Sunday, December 19, 2010

The only thing constant is change....

      I've heard that quote over the years and have found that it is so very true. Fast or slow, expected or unforeseen - change is always happening. The last couple of weeks have been filled with changes - positive, yet frightening, and a tad bittersweet.
      A week ago on Thursday (Dec. 9) the superintendent and elementary and secondary supervisors came to visit our school. They had decided, with approval from the school board, to create a half-day principal position at our school, thereby allowing the current principal - who has been splitting his time between the elementary and high school - to be a full-time principal at the high school. This is a change that has been needed for many years, but the timing of it came as a bit of a shock. In separate meetings, they asked to speak with the sixth grade teacher and me because we are in the administrative program. They asked if we would be interested in the position. If we both said yes, then they would set up interviews for the next week. We both expressed interest and the interviews were set up for this past Thursday (Dec. 16). It was a bit of a nerve-wracking day, to say the least. My interview began at about 10:30 a.m. and finished about 45 minutes later. It was a bit intimidating sitting across from a good portion of the district office, plus our local school board member. (Okay, there were only 5 of them, but it was still as intimidating as if there had been twice that number.)
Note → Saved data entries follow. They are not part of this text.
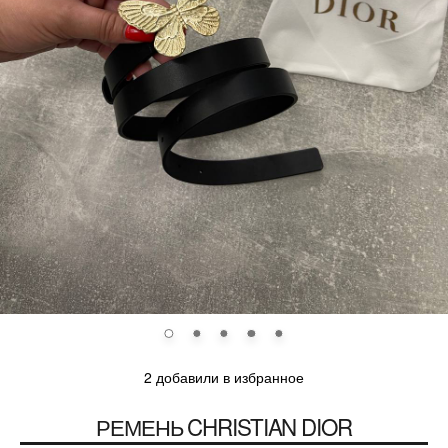
2 добавили в избранное
РЕМЕНЬ
CHRISTIAN DIOR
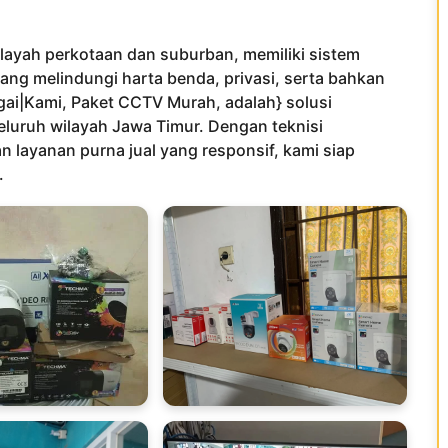
layah perkotaan dan suburban, memiliki sistem
ng melindungi harta benda, privasi, serta bahkan
gai|Kami, Paket CCTV Murah, adalah} solusi
seluruh wilayah Jawa Timur. Dengan teknisi
n layanan purna jual yang responsif, kami siap
.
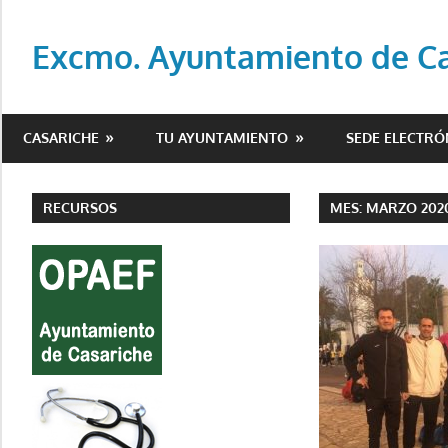
Saltar
al
Excmo. Ayuntamiento de Cas
contenido
Web
oficial
CASARICHE
TU AYUNTAMIENTO
SEDE ELECTRÓ
del
Ayuntamiento
de
RECURSOS
MES:
MARZO 202
Casariche
(Sevilla)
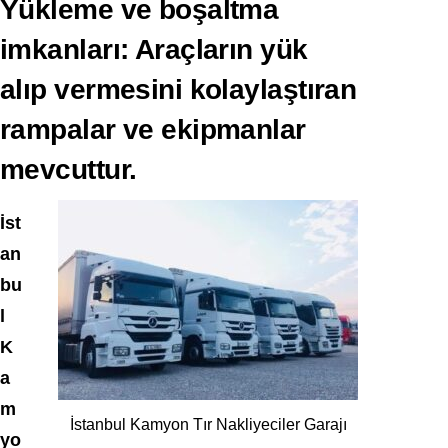
Yükleme ve boşaltma
imkanları: Araçların yük
alıp vermesini kolaylaştıran
rampalar ve ekipmanlar
mevcuttur.
İst
an
bu
l
K
a
m
İstanbul Kamyon Tır Nakliyeciler Garajı
yo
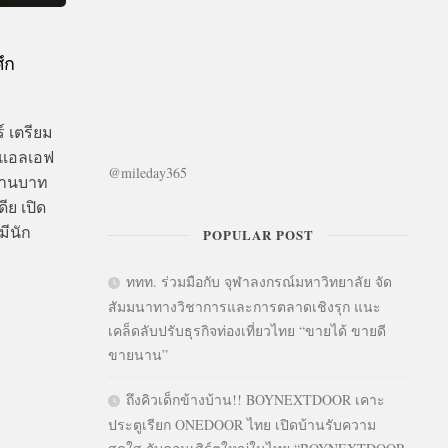
ึก
์ เตรียม
 ดีแอลเอฟ
@mileday365
ล้านบาท
ีย เปิด
มีนัก
POPULAR POST
ททท. ร่วมมือกับ จุฬาลงกรณ์มหาวิทยาลัย จัด
สัมมนาทางวิชาการและการตลาดเชิงรุก แนะ
เคล็ดลับปรับธุรกิจท่องเที่ยวไทย “ขายได้ ขายดี
ขายนาน”
ถึงคิวเด็กข้างบ้าน!! BOYNEXTDOOR เคาะ
ประตูเรียก ONEDOOR ไทย เปิดบ้านรับความ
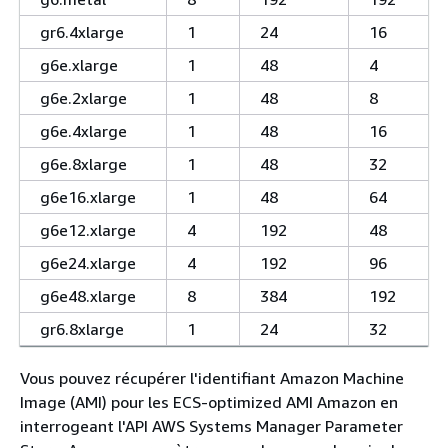
gr6.4xlarge
1
24
16
g6e.xlarge
1
48
4
g6e.2xlarge
1
48
8
g6e.4xlarge
1
48
16
g6e.8xlarge
1
48
32
g6e16.xlarge
1
48
64
g6e12.xlarge
4
192
48
g6e24.xlarge
4
192
96
g6e48.xlarge
8
384
192
gr6.8xlarge
1
24
32
Vous pouvez récupérer l'identifiant Amazon Machine
Image (AMI) pour les ECS-optimized AMI Amazon en
interrogeant l'API AWS Systems Manager Parameter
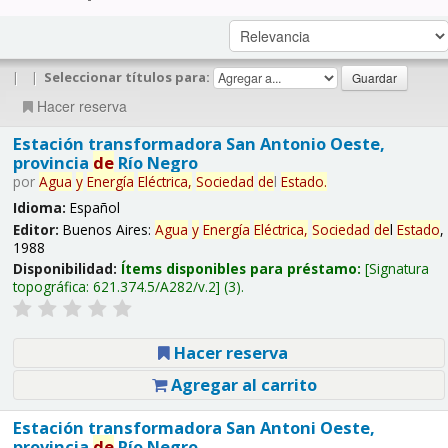
|
|
Seleccionar títulos para:
Hacer reserva
Estación transformadora San Antonio Oeste,
provincia
de
Río Negro
por
Agua
y
Energía
Eléctrica,
Sociedad
de
l
Estado
.
Idioma:
Español
Editor:
Buenos Aires:
Agua
y
Energía
Eléctrica,
Sociedad
de
l
Estado
,
1988
Disponibilidad:
Ítems disponibles para préstamo:
Signatura
topográfica:
621.374.5/A282/v.2
(3).
Hacer reserva
Agregar al carrito
Estación transformadora San Antoni Oeste,
provincia
de
Río Negro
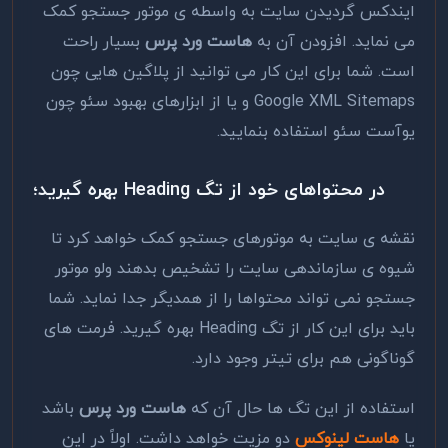
ایندکس گردیدن سایت به واسطه ی موتور جستجو کمک
می نماید. افزودن آن به
هاست ورد پرس
بسیار راحت
است. شما برای این کار می توانید از پلاگین هایی چون
Google XML Sitemaps و یا از ابزارهای بهبود سئو چون
یوآست سئو استفاده بنمایید.
در محتواهای خود از تگ
Heading
بهره گیرید؛
نقشه ی سایت به موتورهای جستجو کمک خواهد کرد تا
شیوه ی سازماندهی سایت را تشخیص بدهند ولو موتور
جستجو نمی تواند محتواها را از همدیگر جدا نماید. شما
باید برای این کار از تگ Heading بهره گیرید. فرمت های
گوناگونی هم برای تیتر وجود دارد.
استفاده از این تگ ها حال آن که
هاست ورد پرس
باشد
یا
هاست لینوکس
دو مزیت خواهد داشت. اولاً در این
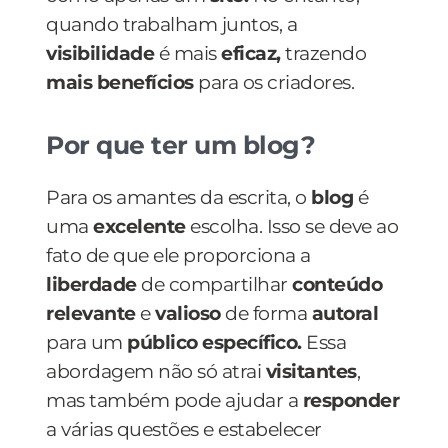
quando trabalham juntos, a
visibilidade
é mais
eficaz,
trazendo
mais benefícios
para os criadores.
Por que ter um blog?
Para os amantes da escrita, o
blog
é
uma
excelente
escolha. Isso se deve ao
fato de que ele proporciona a
liberdade
de compartilhar
conteúdo
relevante
e
valioso
de forma
autoral
para um
público específico.
Essa
abordagem não só atrai
visitantes
,
mas também pode ajudar a
responder
a várias questões e estabelecer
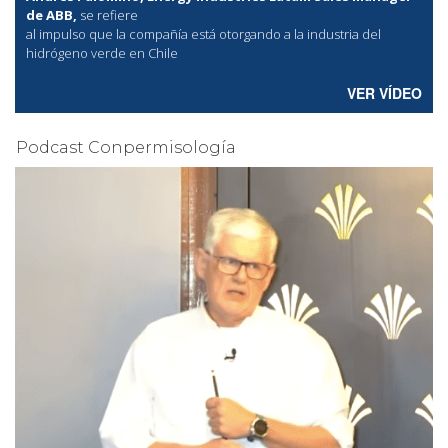
de ABB,
se refiere
al
impulso que la compañía está otorgando a la industria del
hidrógeno verde en Chile
VER VÍDEO
Podcast Conpermisología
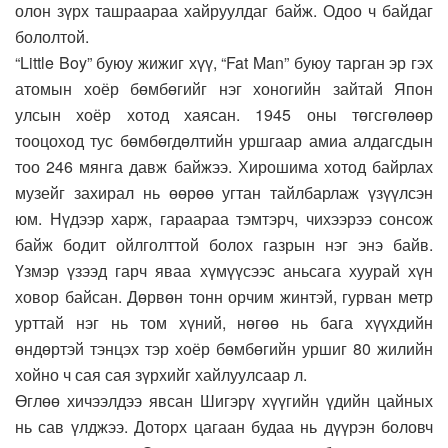
олон зүрх ташраараа хайруулдаг байж. Одоо ч байдаг
бололтой.
“Little Boy” буюу жижиг хүү, “Fat Man” буюу тарган эр гэх
атомын хоёр бөмбөгийг нэг хоногийн зайтай Япон
улсын хоёр хотод хаясан. 1945 оны төгсгөлөөр
тооцоход тус бөмбөгдөлтийн уршгаар амиа алдагсдын
тоо 246 мянга давж байжээ. Хирошима хотод байрлах
музейг захирал нь өөрөө угтан тайлбарлаж үзүүлсэн
юм. Нүдээр харж, гараараа тэмтэрч, чихээрээ сонсож
байж бодит ойлголттой болох газрын нэг энэ байв.
Үзмэр үзээд гарч яваа хүмүүсээс аньсага хуурай хүн
ховор байсан. Дөрвөн тонн орчим жинтэй, гурван метр
урттай нэг нь том хүний, нөгөө нь бага хүүхдийн
өндөртэй тэнцэх тэр хоёр бөмбөгийн уршиг 80 жилийн
хойно ч сая сая зүрхийг хайлуулсаар л.
Өглөө хичээлдээ явсан Шигэрү хүүгийн үдийн цайных
нь сав үлджээ. Доторх цагаан будаа нь дүүрэн боловч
       I felt that I was as prepared as I could be and had prayed for the ability to express my self in an understandable and logical way. When the interview was finished, I felt that I had done pretty well, but I really did not think that I would receive the job. I was simply grateful to have made it through the interview without making any glaring mistakes.
       I knew that the sixth grade teacher is highly qualified, as well, and I knew he would do a good job as a principal. He had several good ideas that he had described during our year and a half in the educational leadership program together and I knew he would present himself well in the interview. When I left the interview, the committee said that they figured they would have the decision with 30 minutes. Nearly 2 1/2 hours later, the elementary supervisor came and escorted me down the the principal's office. (Yes, it did feel as if I was going to the office as a child - my nerves were on edge.) After I was seated in the office, they closed the door and proceeded to offer me the job. To say that I was dumbfounded is the understatement of the year! They told me that it had been a very difficult decision to which I responded that I had not envied them the task. We were both very qualified applicants who brought a variety of strengths to the table.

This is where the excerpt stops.